Mais c’est quand même assez vertigineux. Cela fait penser à l’apparition de l’imprimerie de Gutenberg, au XV° siècle, qui a littéralement condamné au chômage des armées de moines copistes qui copiaient à la main des ouvrages religieux. Les plus doués les agrémentaient parfois d’enluminures, en or pour les plus raffinées. Ils pouvaient se faire un nom au sein d’une population lettrée fort limitée. L’imprimerie a été une véritable révolution, dont les avantages ont été tels qu’on en a oublié les victimes « sociales » collatérales, ces fameux et oubliés moines copistes.
Peut-il en être de même avec le clergé chiite ? La question est sérieusement abordée dans un article du « Financial Times » qui cite un notable de Qoms pour qui « l’IA ne peut pas remplacer un membre du clergé, mais peut devenir un assistant de confiance ». Le champ des questions ouvertes par cette idée est illimité… Certes, des dignitaires religieux dotés d’une autorité supérieure auront le dernier mot sur les fatwas ; mais remplacer une armée de dévoués croyants, animés d’une foi sans failles, par une IA par définition sans croyance spécifique, n’est pas sans risque.

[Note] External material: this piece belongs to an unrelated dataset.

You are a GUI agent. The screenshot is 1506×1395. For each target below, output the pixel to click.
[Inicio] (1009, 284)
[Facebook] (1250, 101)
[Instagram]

Une IA générative est évidemment alimentée par les données qu’on lui fournit, et on peut compter sur les mollahs pour en expurger toute pensée ou fait dissident ou hérétique. Néanmoins, comment réagirait un membre du clergé chiite confronté à une réponse d’IA qui lui offrirait un raisonnement fondé sur les données dont elle dispose, mais qui irait à l’encontre des dogmes de la religion ? C’est évidemment une possibilité à ne pas exclure dans la mesure où la réponse religieuse à une question posée n’est pas nécessairement celle qu’appellerait la rationalité des faits, mais celle qu’impose un tissu de croyances et de tabous sacrés. L’IA peut-elle être programmée pour donner au sacré la place qu’elle a dans l’esprit d’un dignitaire chiite ?
On peut rêver, mais l’IA du clergé de Qoms, sur la base de toute la data dont elle dispose, ne peut-elle estimer que le port du voile ne peut être imposé aux femmes iraniennes au prix de la mort d’une d’entre elles, Mahsa Amini ? Ou que Salman Rushdie ne peut pas être condamné à mourir, surtout trente ans après avoir écrit « les Versets sataniques » ? Ou que Fariba Adelhak, enseignante franco-iranienne, ne peut être retenue contre son gré en Iran depuis juin 2019 ?... Ou qu’un pouvoir théocratique est en soi un contresens ? On peut rêver en effet…
On en est très loin, car comme le fait remarquer le « FT », l’immense majorité des hauts dignitaires religieux de Qom ont entre 80 et 100 ans, et ils ne se laisseront pas impressionner par une IA… Il est néanmoins intéressant qu’une institution religieuse aussi conservatrice ne reste pas à côté de technologies de rupture. J’avais évoqué dans une précédente chronique pour « Hors Normes » l’extraordinaire rencontre au Vatican, au début de l’année, entre les représentants des trois grandes religions du Livre pour discuter de l’IA. L’islam était alors représenté par les clercs sunnites de l’Université Al Azhar du Caire. Je n’aurais pas imaginé que les religieux chiites de Qom se posent les mêmes questions.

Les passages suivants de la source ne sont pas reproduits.